Il l'indique lui même dans le volume très sensible et attachant que lui ont consacré (2008), peu de temps avant sa mort, ses amis et disciples en particulier Stéphane Bonneau et intitulé « Le chant des voyelles ». Parmi ses maîtres il faut faire une place spéciale à des musiciens Normands et en particulier aux musiciens d'origine havraise comme Honegger, André Caplet, Widor. Il convient également de faire une place particulière à Georges Migot, comme lui musicien discret et sensible par qui il se rattachait à la tradition de César Franck et de Claude Debussy. Il appréciait aussi cet autre musicien issu d'une famille de courtiers havrais, Eric Satie. On trouvera une figuration expressive de ces filiations dans le petit volume «Voyelles» que nous venons de citer (cf. p. 32-33).

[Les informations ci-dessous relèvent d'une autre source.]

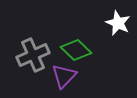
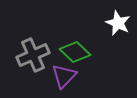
green diamond: moved 1 px left, 2 px down
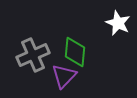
green diamond: rotated 52 degrees clockwise
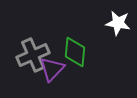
white star: rotated 15 degrees counterclockwise
purple triangle: moved 12 px left, 7 px up
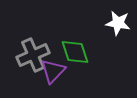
green diamond: rotated 24 degrees counterclockwise
purple triangle: moved 1 px right, 2 px down
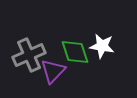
white star: moved 16 px left, 23 px down
gray cross: moved 4 px left
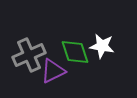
purple triangle: rotated 20 degrees clockwise
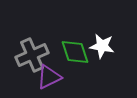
gray cross: moved 3 px right
purple triangle: moved 4 px left, 6 px down
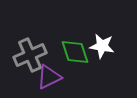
gray cross: moved 2 px left
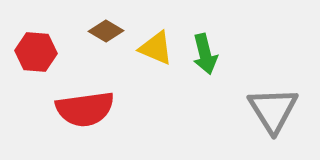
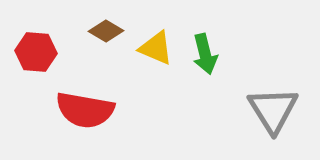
red semicircle: moved 1 px down; rotated 18 degrees clockwise
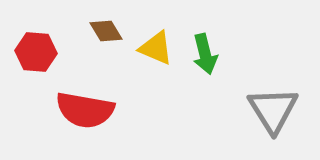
brown diamond: rotated 28 degrees clockwise
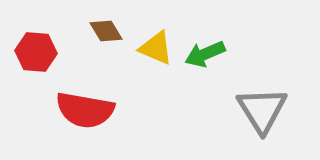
green arrow: rotated 81 degrees clockwise
gray triangle: moved 11 px left
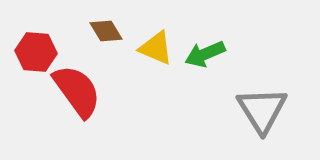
red semicircle: moved 8 px left, 19 px up; rotated 136 degrees counterclockwise
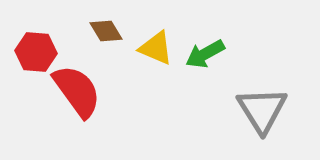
green arrow: rotated 6 degrees counterclockwise
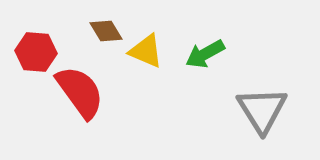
yellow triangle: moved 10 px left, 3 px down
red semicircle: moved 3 px right, 1 px down
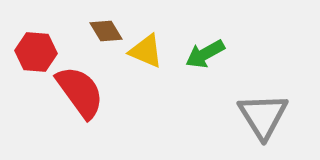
gray triangle: moved 1 px right, 6 px down
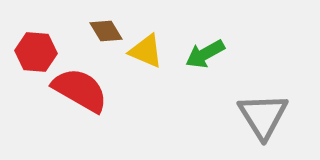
red semicircle: moved 2 px up; rotated 24 degrees counterclockwise
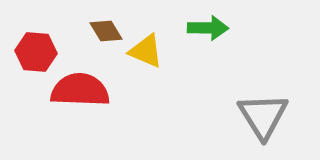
green arrow: moved 3 px right, 26 px up; rotated 150 degrees counterclockwise
red semicircle: rotated 28 degrees counterclockwise
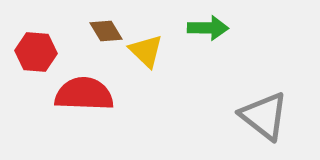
yellow triangle: rotated 21 degrees clockwise
red semicircle: moved 4 px right, 4 px down
gray triangle: moved 1 px right; rotated 20 degrees counterclockwise
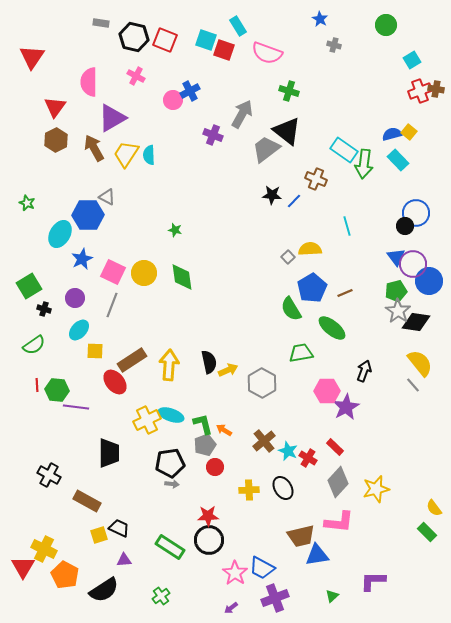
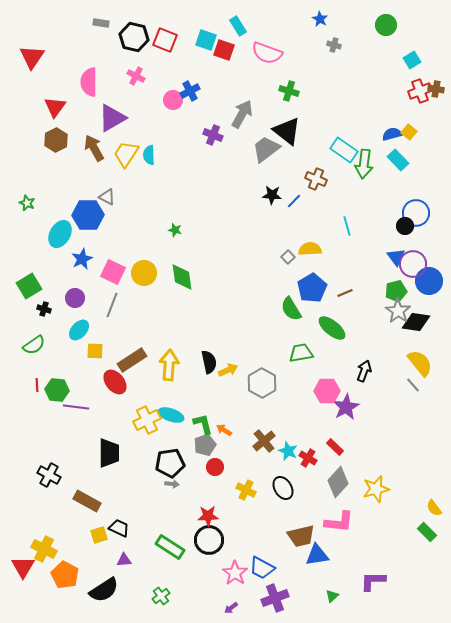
yellow cross at (249, 490): moved 3 px left; rotated 30 degrees clockwise
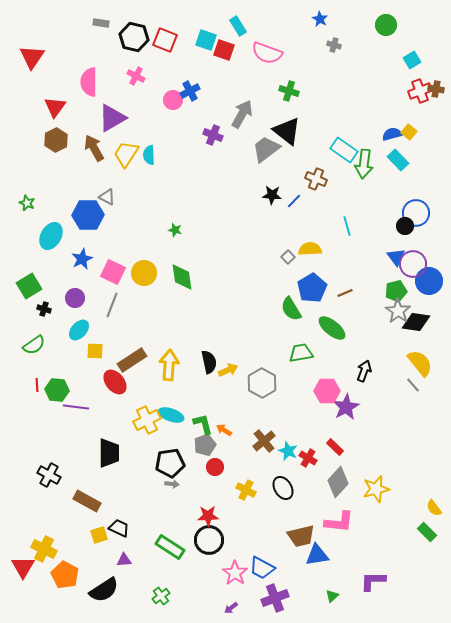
cyan ellipse at (60, 234): moved 9 px left, 2 px down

Le géographe que je suis  ne peut qu'être sensible à ce mode de représentation graphique avec ses « fleuves », ses «frontières », ses «reliefs », ses «ponts » et ses « tunnels » !

 

 

                            A vrai dire, si on fait un bilan toujours provisoire d'une vie - ce que je fais trop brièvement et maladroitement – elle se mesure souvent à la capacité de transmettre. Il me faut donc souligner en conclusion la capacité de « transmission » de Max Pinchard, transmission d'un système de valeurs à une famille, à des amis, des disciples, à un terroir;... A ceux des siens, ici présents ou non, qui continuent sa tradition d'interprète, de créateur et de poète dans le domaine musical. Je pense en particulier à son fils Bruno – que nous avons entendu dans cette enceinte -, et qui a écrit sur son père de si belles pages.

 

                            Le rayonnement de Max s'étendait bien au delà d'un cercle étroit. Je n'en veux pour preuve que la foule - incluant nombre d'habitants de Grand-Couronne - qui se pressait dans l'église de sa paroisse lors d'un concert en son honneur peu avant sa mort. Beaucoup venaient de fort loin...

  

Oui, Max Pinchard a un noble message à  nous transmettre et notre Compagnie, en particulier, saluera sa mémoire.